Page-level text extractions
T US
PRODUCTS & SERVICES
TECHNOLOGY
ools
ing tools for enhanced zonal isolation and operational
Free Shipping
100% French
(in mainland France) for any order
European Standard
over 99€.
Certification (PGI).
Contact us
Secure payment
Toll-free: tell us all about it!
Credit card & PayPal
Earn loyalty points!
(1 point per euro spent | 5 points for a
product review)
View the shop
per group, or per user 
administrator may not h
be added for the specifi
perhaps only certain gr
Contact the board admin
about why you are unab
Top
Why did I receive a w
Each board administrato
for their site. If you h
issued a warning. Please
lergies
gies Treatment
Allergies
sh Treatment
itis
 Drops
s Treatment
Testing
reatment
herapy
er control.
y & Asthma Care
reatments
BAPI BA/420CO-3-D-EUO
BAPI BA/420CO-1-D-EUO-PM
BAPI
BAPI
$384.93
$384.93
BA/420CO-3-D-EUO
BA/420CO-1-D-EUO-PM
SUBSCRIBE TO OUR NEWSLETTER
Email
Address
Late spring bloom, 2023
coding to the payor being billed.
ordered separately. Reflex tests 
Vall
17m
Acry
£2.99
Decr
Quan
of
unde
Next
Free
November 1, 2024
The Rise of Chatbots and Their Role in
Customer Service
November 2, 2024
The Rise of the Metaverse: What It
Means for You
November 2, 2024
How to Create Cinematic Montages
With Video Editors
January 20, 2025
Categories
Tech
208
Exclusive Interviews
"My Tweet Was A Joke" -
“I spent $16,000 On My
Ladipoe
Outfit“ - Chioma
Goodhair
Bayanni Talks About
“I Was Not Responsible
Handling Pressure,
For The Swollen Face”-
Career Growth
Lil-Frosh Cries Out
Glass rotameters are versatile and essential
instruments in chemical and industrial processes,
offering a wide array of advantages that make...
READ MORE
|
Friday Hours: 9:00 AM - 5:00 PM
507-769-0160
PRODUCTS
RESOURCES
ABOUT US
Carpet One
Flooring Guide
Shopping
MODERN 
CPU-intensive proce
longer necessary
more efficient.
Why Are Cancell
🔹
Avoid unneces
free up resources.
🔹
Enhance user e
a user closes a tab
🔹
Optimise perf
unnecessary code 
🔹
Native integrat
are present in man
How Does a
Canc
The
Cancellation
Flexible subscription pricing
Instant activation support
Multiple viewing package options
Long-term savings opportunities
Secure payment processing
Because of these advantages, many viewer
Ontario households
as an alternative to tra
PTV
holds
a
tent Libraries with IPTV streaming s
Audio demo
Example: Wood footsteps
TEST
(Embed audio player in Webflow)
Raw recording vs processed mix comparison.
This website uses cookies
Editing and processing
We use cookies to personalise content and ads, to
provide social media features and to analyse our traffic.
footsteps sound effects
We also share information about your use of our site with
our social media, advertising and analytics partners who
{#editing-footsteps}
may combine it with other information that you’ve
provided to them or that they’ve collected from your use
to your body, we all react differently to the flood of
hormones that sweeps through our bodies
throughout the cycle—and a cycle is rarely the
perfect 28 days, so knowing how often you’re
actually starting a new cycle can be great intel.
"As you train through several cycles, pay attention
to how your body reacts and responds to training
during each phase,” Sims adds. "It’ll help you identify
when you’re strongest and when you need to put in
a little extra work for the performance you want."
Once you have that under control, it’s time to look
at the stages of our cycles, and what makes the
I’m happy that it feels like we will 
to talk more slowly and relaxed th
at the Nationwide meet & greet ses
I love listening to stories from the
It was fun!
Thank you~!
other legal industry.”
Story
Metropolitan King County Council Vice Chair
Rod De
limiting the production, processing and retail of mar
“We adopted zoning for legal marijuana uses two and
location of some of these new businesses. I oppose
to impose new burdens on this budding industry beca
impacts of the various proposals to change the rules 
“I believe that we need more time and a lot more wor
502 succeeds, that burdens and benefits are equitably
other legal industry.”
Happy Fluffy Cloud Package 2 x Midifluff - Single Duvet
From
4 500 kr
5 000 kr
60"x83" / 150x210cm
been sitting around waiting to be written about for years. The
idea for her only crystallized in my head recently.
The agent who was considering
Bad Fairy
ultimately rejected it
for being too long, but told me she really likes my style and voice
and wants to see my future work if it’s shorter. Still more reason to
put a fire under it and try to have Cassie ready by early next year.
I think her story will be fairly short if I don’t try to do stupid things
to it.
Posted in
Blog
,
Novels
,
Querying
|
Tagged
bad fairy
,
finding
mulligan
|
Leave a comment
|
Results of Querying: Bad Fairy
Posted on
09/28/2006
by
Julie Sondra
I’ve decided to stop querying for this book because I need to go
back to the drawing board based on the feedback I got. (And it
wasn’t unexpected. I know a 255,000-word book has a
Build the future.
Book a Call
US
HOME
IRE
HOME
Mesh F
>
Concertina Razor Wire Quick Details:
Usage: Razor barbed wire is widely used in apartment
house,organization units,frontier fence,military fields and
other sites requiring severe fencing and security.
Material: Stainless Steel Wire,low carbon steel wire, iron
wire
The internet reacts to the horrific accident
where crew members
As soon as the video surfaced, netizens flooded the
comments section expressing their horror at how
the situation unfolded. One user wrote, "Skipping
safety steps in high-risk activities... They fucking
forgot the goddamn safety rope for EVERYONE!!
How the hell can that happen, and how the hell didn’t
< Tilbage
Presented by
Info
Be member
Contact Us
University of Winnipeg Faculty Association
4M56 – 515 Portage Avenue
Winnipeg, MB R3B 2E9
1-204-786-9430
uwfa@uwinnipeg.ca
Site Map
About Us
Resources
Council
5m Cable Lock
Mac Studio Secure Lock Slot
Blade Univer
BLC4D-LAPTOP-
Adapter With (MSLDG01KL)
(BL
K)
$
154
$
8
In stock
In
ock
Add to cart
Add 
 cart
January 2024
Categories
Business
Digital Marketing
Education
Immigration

▶ _WHAT IS REQUIRED_: From the first line of the entries above to the line with "Credit card & PayPal", please return every line exactly, keeping both ends.

▶ _SOLUTION TO THIS EXERCISE_:
T US
PRODUCTS & SERVICES
TECHNOLOGY
ools
ing tools for enhanced zonal isolation and operational
Free Shipping
100% French
(in mainland France) for any order
European Standard
over 99€.
Certification (PGI).
Contact us
Secure payment
Toll-free: tell us all about it!
Credit card & PayPal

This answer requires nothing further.